Revitalize the False Creek Flats
False Creek used to end all the way out before Clark Drive as tidal flats 100 years ago, before the construction of a bulkhead near Quebec street to keep the tide back. These tidal flats formed an important estuary system for the salmon-spawning creeks which flowed into False Creek and is essential in bringing back any of these lost streams and the salmon they support.
Deconstruct the bulkhead and allow the tide to wash in and out through a series of tidal canals. The canals could lead to estuary parks where streams like Brewery Creek and China Creek could pour out directly into the ocean once again.
Bringing back the salmon to Vancouver. How green is that?
l lee commented
This type of work will bring the "real" beauty back to False Creek.

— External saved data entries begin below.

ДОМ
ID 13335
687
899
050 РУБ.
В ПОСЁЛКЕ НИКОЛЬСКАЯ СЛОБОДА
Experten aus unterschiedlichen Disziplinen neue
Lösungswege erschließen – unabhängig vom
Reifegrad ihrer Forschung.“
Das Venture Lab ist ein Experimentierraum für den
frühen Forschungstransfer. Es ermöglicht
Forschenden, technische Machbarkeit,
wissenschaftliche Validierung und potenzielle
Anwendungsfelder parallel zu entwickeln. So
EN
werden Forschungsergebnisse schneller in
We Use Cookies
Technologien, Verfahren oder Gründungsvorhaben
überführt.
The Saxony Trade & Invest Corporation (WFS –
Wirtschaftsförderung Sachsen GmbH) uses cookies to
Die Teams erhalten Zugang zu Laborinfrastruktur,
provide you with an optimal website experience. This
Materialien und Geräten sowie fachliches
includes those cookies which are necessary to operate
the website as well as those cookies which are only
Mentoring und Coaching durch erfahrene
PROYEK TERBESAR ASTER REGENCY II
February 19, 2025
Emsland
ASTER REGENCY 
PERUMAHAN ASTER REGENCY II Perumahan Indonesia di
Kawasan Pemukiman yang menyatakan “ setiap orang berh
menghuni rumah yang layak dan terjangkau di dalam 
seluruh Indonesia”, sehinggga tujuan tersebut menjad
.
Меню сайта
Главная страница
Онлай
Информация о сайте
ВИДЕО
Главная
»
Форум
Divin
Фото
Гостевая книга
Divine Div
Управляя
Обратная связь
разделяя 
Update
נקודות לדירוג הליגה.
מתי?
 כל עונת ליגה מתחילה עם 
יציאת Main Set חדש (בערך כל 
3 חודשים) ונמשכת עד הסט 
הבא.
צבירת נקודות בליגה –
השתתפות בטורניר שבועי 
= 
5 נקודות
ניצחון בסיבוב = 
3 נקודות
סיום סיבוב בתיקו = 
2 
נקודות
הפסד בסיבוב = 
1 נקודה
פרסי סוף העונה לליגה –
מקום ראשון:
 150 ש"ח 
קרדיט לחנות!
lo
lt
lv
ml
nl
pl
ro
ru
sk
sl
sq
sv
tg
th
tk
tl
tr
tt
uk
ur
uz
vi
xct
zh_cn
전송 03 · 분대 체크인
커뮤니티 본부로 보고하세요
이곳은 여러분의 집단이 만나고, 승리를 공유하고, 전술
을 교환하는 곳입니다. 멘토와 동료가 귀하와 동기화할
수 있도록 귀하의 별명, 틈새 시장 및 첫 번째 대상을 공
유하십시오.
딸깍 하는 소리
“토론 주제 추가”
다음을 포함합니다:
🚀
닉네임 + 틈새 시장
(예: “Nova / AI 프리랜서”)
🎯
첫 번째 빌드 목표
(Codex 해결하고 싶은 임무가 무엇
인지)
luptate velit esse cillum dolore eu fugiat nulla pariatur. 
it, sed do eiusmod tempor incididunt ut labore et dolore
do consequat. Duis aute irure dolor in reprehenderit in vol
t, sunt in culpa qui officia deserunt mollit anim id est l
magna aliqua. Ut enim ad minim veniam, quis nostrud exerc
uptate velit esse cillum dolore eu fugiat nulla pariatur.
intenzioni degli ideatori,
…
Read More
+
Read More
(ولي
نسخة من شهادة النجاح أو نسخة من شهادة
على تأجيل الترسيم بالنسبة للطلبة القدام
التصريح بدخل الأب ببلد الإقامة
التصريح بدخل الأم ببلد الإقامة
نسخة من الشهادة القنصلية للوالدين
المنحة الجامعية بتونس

Absolutely wonderful comments! The City of Vancouver alone originally supported some fifty salmon bearing streams and the Metro Vancouver more than eighty! I've been present at many Pacific Integrated Commercial Fisheries Initiative (PICFI) meetings. Through this initiative the Federal Crown intends, with the lion's, share to transfer commercial licences in the hemorrhaging industry to First Nations fishers. With the remainder they propose to manage existing stocks out in the ocean without allocating anything to management or restoration of spawning streams. What's the point in managing stocks out in the ocean when they haven't sufficient space to return for regeneration? At present, the entire coast relies on a few runs of salmon when the main reason for the immense abundance of fauna such as salmon at the time of first arrival by explorers and early settlers was the immense abundance of habitat to support them.
Derek Jacobsen commented
The City of Vancouver has contributed significantly to the destruction of our once most vital local sustainable resource, our salmon fishery. Cities up and down the Northwest Coast, from Ashland to Anchorage are daylighting and even stocking urban streams and lakes. Vancouver's mad dash to separate its sewer lines is 100% opposite the principles of Low Impact Development and continued stream suppression is a recognised environmental crime.
The Supreme Court has ruled twice that the First Nations peoples have a right to their historical fisheries, and yet our policies--federal, provincial, AND municipal--continue to deprive them of that right, by killing off all of their fish. Justice is being scandalously denied to profit further from stolen lands.
Daylight at least a few of Vancouver's vast network of streams, and make a real contribution to sustainability, ecological action, economic development, and legal and social justice. This is our only path.
or open up some of those big culverts around Main st. that actually still have creeks draining into False Creek. Those could be salmon bearing streams!